Isaac Chotiner reads one rosy tale too many about how the British responded to the Blitz without resorting to torture, and points out that humanitarianism was hardly the rule of the day in the 1940s:
Let’s just take one example: The Bengal Famine of 1943. Scholars still dispute what exactly caused the famine–and whether there were in fact sufficient amounts of food, amounts which went unused–but there can be denying that the Churchill government’s response to this disaster was, in the historian Peter Clarke’s word, gruesome. Upon learning that people were dying at a rapid rate (the total death toll was around 3 million) Churchill simply asked, in an infamous letter, why Gandhi had not yet starved.
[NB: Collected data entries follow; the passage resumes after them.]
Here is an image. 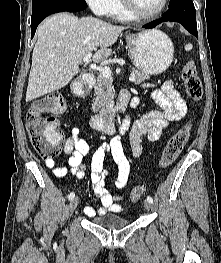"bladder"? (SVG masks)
Instances as JSON below:
<instances>
[{"label": "bladder", "instance_id": "1", "mask_svg": "<svg viewBox=\"0 0 221 263\" xmlns=\"http://www.w3.org/2000/svg\"><path fill=\"white\" fill-rule=\"evenodd\" d=\"M93 224L104 229H120L129 225V221L117 214H103L92 220Z\"/></svg>", "mask_w": 221, "mask_h": 263}]
</instances>
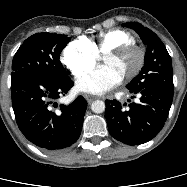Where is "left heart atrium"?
<instances>
[{"label":"left heart atrium","instance_id":"obj_1","mask_svg":"<svg viewBox=\"0 0 187 187\" xmlns=\"http://www.w3.org/2000/svg\"><path fill=\"white\" fill-rule=\"evenodd\" d=\"M122 76L110 66L91 70L76 82V89L88 94H103L118 85Z\"/></svg>","mask_w":187,"mask_h":187}]
</instances>
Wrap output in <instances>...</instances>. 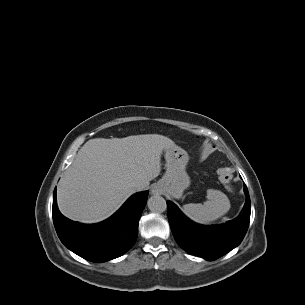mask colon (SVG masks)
Listing matches in <instances>:
<instances>
[{
    "label": "colon",
    "mask_w": 305,
    "mask_h": 305,
    "mask_svg": "<svg viewBox=\"0 0 305 305\" xmlns=\"http://www.w3.org/2000/svg\"><path fill=\"white\" fill-rule=\"evenodd\" d=\"M218 180L224 186L225 189H227L228 191L233 190V185H232L233 175L230 169L228 168L221 169L218 172Z\"/></svg>",
    "instance_id": "colon-1"
}]
</instances>
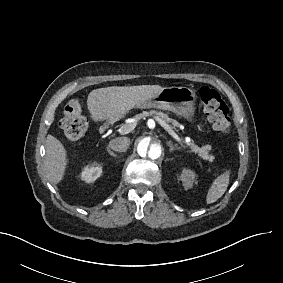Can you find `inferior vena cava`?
<instances>
[{
    "mask_svg": "<svg viewBox=\"0 0 283 283\" xmlns=\"http://www.w3.org/2000/svg\"><path fill=\"white\" fill-rule=\"evenodd\" d=\"M130 145V139L126 137L116 138L110 142V148L116 152H126Z\"/></svg>",
    "mask_w": 283,
    "mask_h": 283,
    "instance_id": "602c4592",
    "label": "inferior vena cava"
}]
</instances>
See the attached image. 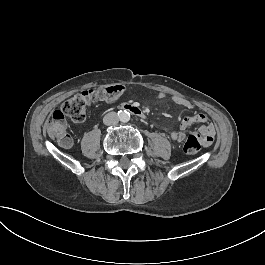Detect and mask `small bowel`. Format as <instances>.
Wrapping results in <instances>:
<instances>
[{"mask_svg":"<svg viewBox=\"0 0 265 265\" xmlns=\"http://www.w3.org/2000/svg\"><path fill=\"white\" fill-rule=\"evenodd\" d=\"M156 97L164 98L165 94L160 92L157 94ZM172 101L177 106L183 107L187 110L194 109V105L190 101L184 99L183 97L173 96ZM196 124L200 125L199 132L196 133L195 131H192V130L190 132L188 130L186 132L183 131L185 128L190 127L192 125H196ZM180 128L181 130H176L171 133V138L175 142H181L185 138V133L187 135L190 133L193 136L196 135L197 137H200L199 141L201 143L204 142L202 146L205 148L207 145H210L214 139L215 127L209 121L207 115L204 113H197L191 116L183 117L180 121Z\"/></svg>","mask_w":265,"mask_h":265,"instance_id":"small-bowel-1","label":"small bowel"}]
</instances>
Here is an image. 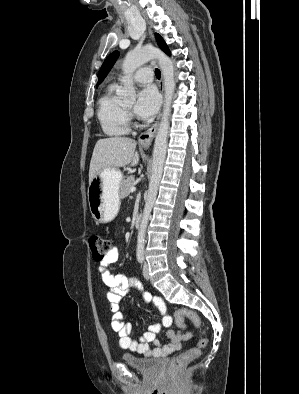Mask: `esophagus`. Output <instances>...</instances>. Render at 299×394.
Segmentation results:
<instances>
[{"mask_svg":"<svg viewBox=\"0 0 299 394\" xmlns=\"http://www.w3.org/2000/svg\"><path fill=\"white\" fill-rule=\"evenodd\" d=\"M149 34L151 36V38H153V34L152 31L149 30ZM159 88H160V92L163 94L164 92V80H163V76L161 77L160 81H159ZM161 117V112L159 113L157 120L155 121V123L145 132L141 133L138 137V141L139 144L145 148L149 147L152 143V140L156 134L158 125H159V120Z\"/></svg>","mask_w":299,"mask_h":394,"instance_id":"obj_1","label":"esophagus"}]
</instances>
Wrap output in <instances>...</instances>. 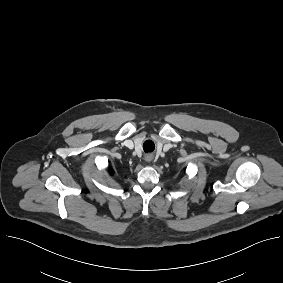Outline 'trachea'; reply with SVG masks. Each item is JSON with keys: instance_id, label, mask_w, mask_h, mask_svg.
<instances>
[{"instance_id": "trachea-1", "label": "trachea", "mask_w": 283, "mask_h": 283, "mask_svg": "<svg viewBox=\"0 0 283 283\" xmlns=\"http://www.w3.org/2000/svg\"><path fill=\"white\" fill-rule=\"evenodd\" d=\"M154 143L151 140H147L144 142L143 144V149L144 151L148 152V151H153L154 150Z\"/></svg>"}]
</instances>
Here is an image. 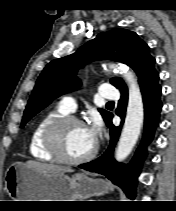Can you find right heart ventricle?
Listing matches in <instances>:
<instances>
[{
    "instance_id": "e07e8e85",
    "label": "right heart ventricle",
    "mask_w": 176,
    "mask_h": 211,
    "mask_svg": "<svg viewBox=\"0 0 176 211\" xmlns=\"http://www.w3.org/2000/svg\"><path fill=\"white\" fill-rule=\"evenodd\" d=\"M64 115H68V112L59 106L46 112L36 122L28 141L29 153L33 158L40 161L56 162L57 159L45 147L44 134L51 122Z\"/></svg>"
}]
</instances>
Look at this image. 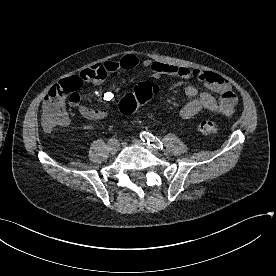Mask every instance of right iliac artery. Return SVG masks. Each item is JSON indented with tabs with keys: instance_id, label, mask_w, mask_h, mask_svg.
<instances>
[{
	"instance_id": "right-iliac-artery-1",
	"label": "right iliac artery",
	"mask_w": 276,
	"mask_h": 276,
	"mask_svg": "<svg viewBox=\"0 0 276 276\" xmlns=\"http://www.w3.org/2000/svg\"><path fill=\"white\" fill-rule=\"evenodd\" d=\"M117 144H119V141L115 138L108 140V145H117Z\"/></svg>"
}]
</instances>
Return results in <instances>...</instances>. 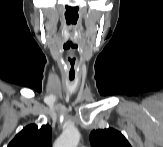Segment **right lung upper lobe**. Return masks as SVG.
<instances>
[{
    "label": "right lung upper lobe",
    "instance_id": "obj_1",
    "mask_svg": "<svg viewBox=\"0 0 163 147\" xmlns=\"http://www.w3.org/2000/svg\"><path fill=\"white\" fill-rule=\"evenodd\" d=\"M52 129L49 125L38 128L35 124H30L23 128L8 147H50Z\"/></svg>",
    "mask_w": 163,
    "mask_h": 147
}]
</instances>
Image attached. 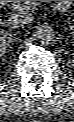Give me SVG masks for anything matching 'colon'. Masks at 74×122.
I'll return each mask as SVG.
<instances>
[{"label":"colon","instance_id":"1","mask_svg":"<svg viewBox=\"0 0 74 122\" xmlns=\"http://www.w3.org/2000/svg\"><path fill=\"white\" fill-rule=\"evenodd\" d=\"M60 2L62 3V7H65L68 1H60Z\"/></svg>","mask_w":74,"mask_h":122}]
</instances>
Eventually the government responded adequately, but this was of little solace to the millions of dead Indians.
Part of the story here is just Churchill’s boundless hatred for Gandhi. But it should be said clearly that today’s sense of outrage about the depredations of the Bush administration is in part about the nature of the depredations, and in part about the fact that our ethical senses have become more refined. World War II was something like the nadir of humane conduct in world history. Back then you could be deliberately targeting enemy civilians for mass death and still be the good guy in the war. Heck, you could be Stalin and still be the good guy. It was a bad time. What’s so disturbing about Bush isn’t so much that his misdeeds have reached an unprecedented level of badness, it’s that much of his conduct seemed to reverse a trend toward better behavior developing over time.